Tem 4 anos, 203 m², foi vendida por 88.500 em Arlington.
Percebe-se que os preços da corretora easton são maiores que a da outra corretora. Nesse gráfico foi levado em conta a idade da casa, quantidade de quartos, e sua localização (Arlington). O grafico obtido é referente apenas às casas com as mesmas especificações que a casa número 1 (a primeira referida). Essa localização nao é muito valorizada, como já mostrada em um grafico anterior (so perdendo pra Fort Worth).
Tem 9 anos, 172 m², foi vendida por 79.500 em Fort Worth.
Novamente os preços das casas vendidas pela corretora Easton são superiores, levando em consideração apenas os dados específicos dessa segunda casa.
As casas localizadas em Fort Worth não são tão valorizadas quanto nas outras localidades. Nas informações do artigo do PDF só informam os valores levando em consideração o tamanho da casa, sendo que o valor é dependente também da quantidade de quartos, idade e entre outros. As casas do artigo do PDF podem ser super novas e possuir varios quartos,fazendo com que seu preço fique mais elevado que as das duas pessoas que não estão satisfeitas. Outro ponto importante que deve ser levado em conta é a gentrificação, que é a valorização do imóvel pela localidade, uma casa próxima a centros urbados e shoppings por exemplo será mais cara que uma no interior da cidade. Outro fato que não foi levantado é que não informam se a casa foi bem planejada e projetada, porque mesmo a casa sendo nova e grande, se ela não for de boa qualidade seu preço consequentemente irá cair. A crise afetou diretamente os valores das casas, e os dados do artigo apresentado no PDF so mostram os valores de 12 meses, mas ao longo da crise, os valores só vão caindo, como demonstrado nos gráficos acima.
Sendo assim, a imobiliaria Easton NÃO tem subvalorizado suas casas devido aos fatos apresentados neste veículo.

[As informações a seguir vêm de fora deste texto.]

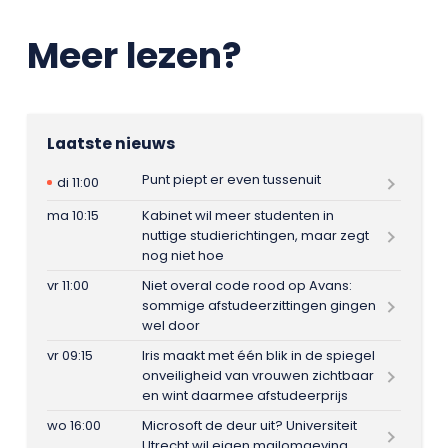
Meer lezen?
Laatste nieuws
Punt piept er even tussenuit
di 11:00
ma 10:15
Kabinet wil meer studenten in
nuttige studierichtingen, maar zegt
nog niet hoe
vr 11:00
Niet overal code rood op Avans:
sommige afstudeerzittingen gingen
wel door
vr 09:15
Iris maakt met één blik in de spiegel
onveiligheid van vrouwen zichtbaar
en wint daarmee afstudeerprijs
wo 16:00
Microsoft de deur uit? Universiteit
Utrecht wil eigen mailomgeving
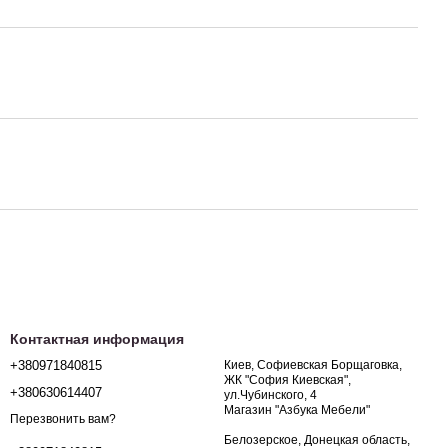
Контактная информация
+380971840815
Киев, Софиевская Борщаговка,
ЖК "София Киевская",
+380630614407
ул.Чубинского, 4
Магазин "Азбука Мебели"
Перезвонить вам?
Белозерское, Донецкая область,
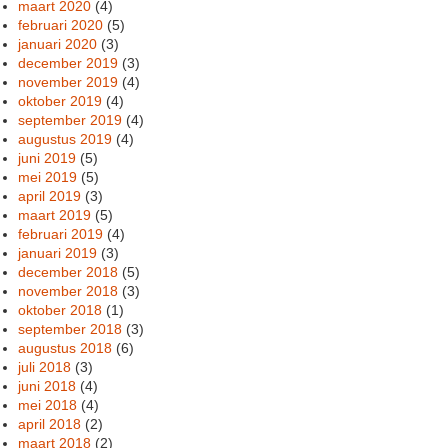
maart 2020
(4)
februari 2020
(5)
januari 2020
(3)
december 2019
(3)
november 2019
(4)
oktober 2019
(4)
september 2019
(4)
augustus 2019
(4)
juni 2019
(5)
mei 2019
(5)
april 2019
(3)
maart 2019
(5)
februari 2019
(4)
januari 2019
(3)
december 2018
(5)
november 2018
(3)
oktober 2018
(1)
september 2018
(3)
augustus 2018
(6)
juli 2018
(3)
juni 2018
(4)
mei 2018
(4)
april 2018
(2)
maart 2018
(2)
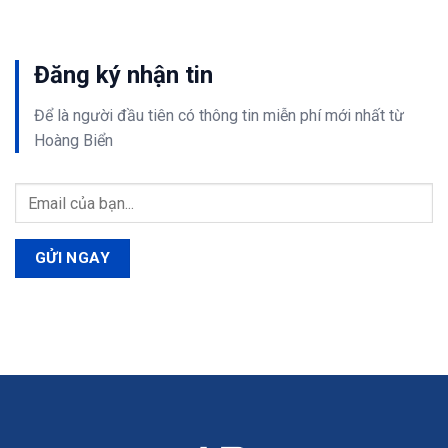
Đăng ký nhận tin
Để là người đầu tiên có thông tin
miễn phí
mới nhất từ
Hoàng Biển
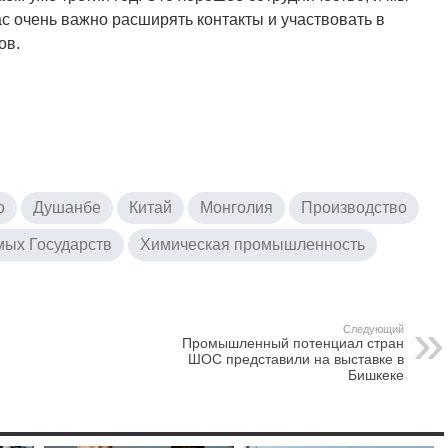
с очень важно расширять контакты и участвовать в
ов.
о
Душанбе
Китай
Монголия
Производство
ых Государств
Химическая промышленность
Следующий
Промышленный потенциал стран
ШОС представили на выставке в
Бишкеке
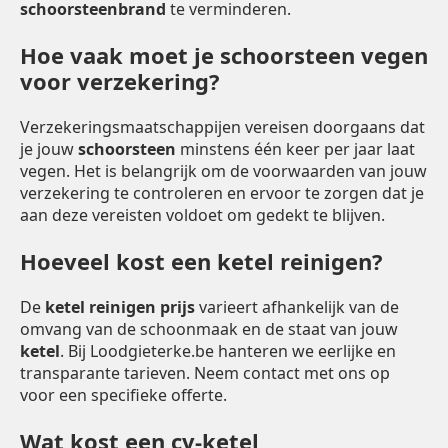
schoorsteenbrand
te verminderen.
Hoe vaak moet je schoorsteen vegen
voor verzekering?
Verzekeringsmaatschappijen vereisen doorgaans dat
je jouw
schoorsteen
minstens één keer per jaar laat
vegen. Het is belangrijk om de voorwaarden van jouw
verzekering te controleren en ervoor te zorgen dat je
aan deze vereisten voldoet om gedekt te blijven.
Hoeveel kost een ketel reinigen?
De
ketel reinigen prijs
varieert afhankelijk van de
omvang van de schoonmaak en de staat van jouw
ketel
. Bij Loodgieterke.be hanteren we eerlijke en
transparante tarieven. Neem contact met ons op
voor een specifieke offerte.
Wat kost een cv-ketel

-O artigo só levou em consideração os tamanhos das casas com o preço;
-Casas localizadas em Fort Worth e nos arredores(Arlington) são mais desvalorizadas(mais baratas);
-Como dito no pdf, os donos das casas normalmente tendem a achar que valem mais;
-Levando o caso pro mundo real, casas longe de centros urbanos ou mal lozalizadas, mesmo sendo uma casa grande, com muitos quartos e novas, tendem a ser subvalorizadas, pois sua gentrificação dificulta a venda;
-Com o passar dos meses e com a crise os valores das casas tem caído.